There is apparently darn near a **bar **inside the wall, and he’s slowly trying to figure out what he has and what might or might not be salvageable - or valuable.
I’m thinking he needs some kind of website or calculation chart site that may be able to provide him info to make informed decisions. Neither of us has a clue as to whether or not any of the stuff is drinkable - hence the first question about the Crown Royal. He said the house was built in 1963, so a fair estimate is none of it is older than that. Maybe…
Well according to the Wikipedia entry for Crown Royal, it was created as a brand in 1939 by Seagram to commemorate Queen Elizabeth II’s royal visit to Canada, and not available outside of Canada until 1964.
Your location is in Indiana so the bottle isn’t likely to be any older than that, unless the former owner was in the habit of running from Indiana to Canada for hooch from 1940 through 1964.
As far as my experience goes, Crown Royal is generally treated as a mixer whiskey today, but of a variety of blended whiskey that is good enough to stand on its own - on a par with, say, Chivas Regal or Johnny Walker Black. It’s considered “Top Shelf” (premium) relative to other commonly available whiskeys, but is not expensive, rare or having any connoisseur or snob appeal like an old bottle of single malt scotch might. In today’s terms, figure it’s about $25 for a 750ml bottle (a “fifth”).
I’ve not heard of it spoken as a whiskey that’s “gone downhill” so I’d expect that to have been the case in 1964 as well. Reasonably good stuff that shows the person wasn’t just drinking to get blasted, but not valuable as in rare or show-off expensive.

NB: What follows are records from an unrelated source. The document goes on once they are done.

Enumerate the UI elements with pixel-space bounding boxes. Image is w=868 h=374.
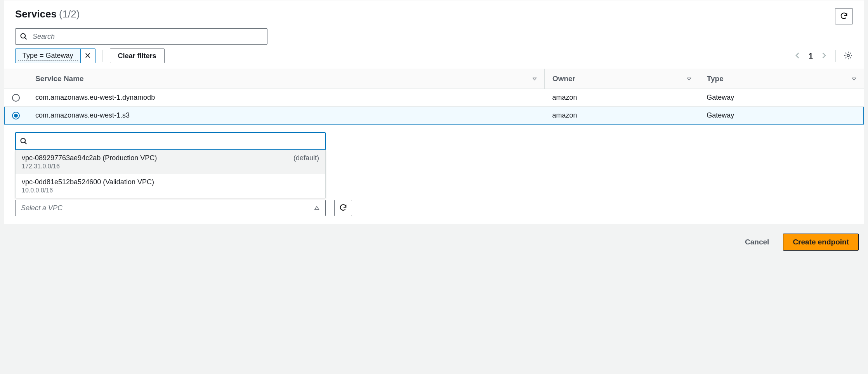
- sort-icon: [851, 76, 857, 81]
- vpc-search-box: [15, 132, 326, 150]
- clear-filters-button[interactable]: Clear filters: [110, 48, 165, 63]
- close-icon: [85, 52, 91, 61]
- vpc-option-cidr: 172.31.0.0/16: [22, 163, 319, 170]
- filter-left: Type = Gateway Clear filters: [15, 48, 165, 63]
- panel-header: Services (1/2): [4, 0, 864, 24]
- filter-chip-remove[interactable]: [80, 49, 95, 63]
- row-radio[interactable]: [12, 112, 20, 119]
- svg-marker-7: [315, 206, 319, 210]
- search-icon: [20, 137, 28, 145]
- refresh-icon: [339, 203, 347, 213]
- vpc-option-row: vpc-089297763ae94c2ab (Production VPC) (…: [22, 154, 319, 162]
- chevron-left-icon: [794, 52, 802, 61]
- cell-service-name: com.amazonaws.eu-west-1.s3: [28, 107, 544, 125]
- vpc-select-placeholder: Select a VPC: [21, 204, 62, 212]
- filter-row: Type = Gateway Clear filters: [4, 45, 864, 69]
- vpc-section: vpc-089297763ae94c2ab (Production VPC) (…: [4, 125, 864, 224]
- vpc-default-tag: (default): [293, 154, 319, 162]
- page-prev[interactable]: [794, 52, 802, 61]
- text-cursor: [34, 137, 34, 145]
- table-row[interactable]: com.amazonaws.eu-west-1.dynamodb amazon …: [4, 89, 864, 107]
- vpc-select-row: Select a VPC: [15, 200, 853, 216]
- search-box: [15, 28, 267, 45]
- th-select: [4, 69, 28, 89]
- panel-count: (1/2): [59, 8, 80, 20]
- panel-title-row: Services (1/2): [15, 8, 80, 20]
- th-label: Service Name: [35, 74, 84, 83]
- svg-line-1: [25, 38, 27, 40]
- vpc-option[interactable]: vpc-0dd81e512ba524600 (Validation VPC) 1…: [16, 174, 325, 198]
- page-next[interactable]: [820, 52, 828, 61]
- gear-icon: [844, 51, 853, 61]
- cell-type: Gateway: [699, 89, 864, 107]
- vpc-select[interactable]: Select a VPC: [15, 200, 326, 216]
- row-radio[interactable]: [12, 94, 20, 102]
- sort-icon: [532, 76, 537, 81]
- th-label: Owner: [552, 74, 575, 83]
- th-owner[interactable]: Owner: [544, 69, 699, 89]
- svg-line-6: [25, 142, 27, 144]
- svg-point-5: [21, 139, 26, 143]
- caret-up-icon: [314, 205, 320, 211]
- svg-point-4: [847, 54, 849, 57]
- settings-button[interactable]: [844, 51, 853, 61]
- services-panel: Services (1/2) Type: [4, 0, 864, 224]
- filter-right: 1: [794, 50, 853, 62]
- cell-owner: amazon: [544, 107, 699, 125]
- services-table: Service Name Owner Type: [4, 69, 864, 125]
- panel-title: Services: [15, 8, 57, 20]
- filter-chip-label[interactable]: Type = Gateway: [18, 51, 78, 61]
- refresh-button[interactable]: [835, 8, 853, 24]
- vpc-option-label: vpc-0dd81e512ba524600 (Validation VPC): [22, 178, 154, 186]
- svg-point-0: [21, 34, 26, 38]
- refresh-icon: [840, 12, 848, 21]
- services-search-input[interactable]: [15, 28, 267, 45]
- search-row: [4, 24, 864, 45]
- vpc-option[interactable]: vpc-089297763ae94c2ab (Production VPC) (…: [16, 150, 325, 174]
- cell-type: Gateway: [699, 107, 864, 125]
- vpc-search-input[interactable]: [15, 132, 326, 150]
- vpc-dropdown-list: vpc-089297763ae94c2ab (Production VPC) (…: [15, 150, 326, 198]
- sort-icon: [686, 76, 692, 81]
- th-type[interactable]: Type: [699, 69, 864, 89]
- cell-service-name: com.amazonaws.eu-west-1.dynamodb: [28, 89, 544, 107]
- cell-owner: amazon: [544, 89, 699, 107]
- filter-chip: Type = Gateway: [15, 48, 95, 63]
- page-number: 1: [809, 52, 813, 61]
- vpc-option-cidr: 10.0.0.0/16: [22, 187, 319, 194]
- radio-dot: [14, 114, 18, 118]
- create-endpoint-button[interactable]: Create endpoint: [783, 234, 859, 251]
- footer-buttons: Cancel Create endpoint: [0, 224, 868, 255]
- pagination: 1: [794, 52, 828, 61]
- table-row[interactable]: com.amazonaws.eu-west-1.s3 amazon Gatewa…: [4, 107, 864, 125]
- th-service-name[interactable]: Service Name: [28, 69, 544, 89]
- vpc-option-row: vpc-0dd81e512ba524600 (Validation VPC): [22, 178, 319, 186]
- divider: [102, 50, 103, 62]
- search-icon: [20, 33, 28, 40]
- vpc-refresh-button[interactable]: [334, 200, 352, 216]
- cancel-button[interactable]: Cancel: [739, 234, 775, 251]
- chevron-right-icon: [820, 52, 828, 61]
- th-label: Type: [707, 74, 724, 83]
- divider: [835, 50, 836, 62]
- vpc-option-label: vpc-089297763ae94c2ab (Production VPC): [22, 154, 157, 162]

This article says that spirits in sealed bottles should remain drinkable pretty much indefinitely.
Apparently there may be a market for some “collectable” older liquors, but as the author notes, the trouble is finding a buyer. You can’t sell liquor on eBay, for instance.
I have a pristine copy of Life Magazine, dated November 27, 1939. In it are lots of ads for hard liquour, unfortunately none of which give a price. In fact, the only ad in the magazine that does give this information is one for Studebaker, which you can see at this link.
The magazine is a fascinating document. One of the featured articles is a photo essay showing photographs taken from a German bomber of a bombing raid over the Firth of Forth. Good views of bombs exploding very close to several British naval ships.
According to a New York Times ad from December 1939, whiskey was selling for between $1.29 to $5.25 per quart (the latter was a 14-year-old rye; rye was by far the most popular whiskey back then).
Seagram’s Crown Royal doesn’t appear in ads until the end of 1963, and those say it is now available in the US for the first time. Nothing with a definite price, but an ad from 1966 refers to it as costing “about $9.00 a fifth.”
I’m not surprised; I’d suspect one would be far more likely to be able to find ads with prices of liquor in local newspapers (the ads having been placed by liquor stores).
thanks, all for the info. i’ll see if i can get some pix from him.
i chose 1939 because i thought crown royal was started in that year when i was doing some quickie, half-baked research on company time yesterday. we were curious about how much a bottle might have gone for at the time, vs what it costs now.
I just had an experience like this, only the liquor wasn’t hidden. When my grandmother recently moved to assisted living we cleaned out her house and I took my grandfather’s whisky from the kitchen.
These included two unopened bottles of V.O. from the early 80s and an unopened bottle of Crown Royal from 1971.
These have proved to be perfectly serviceable and are being slowly consumed at my home in Northern Virginia.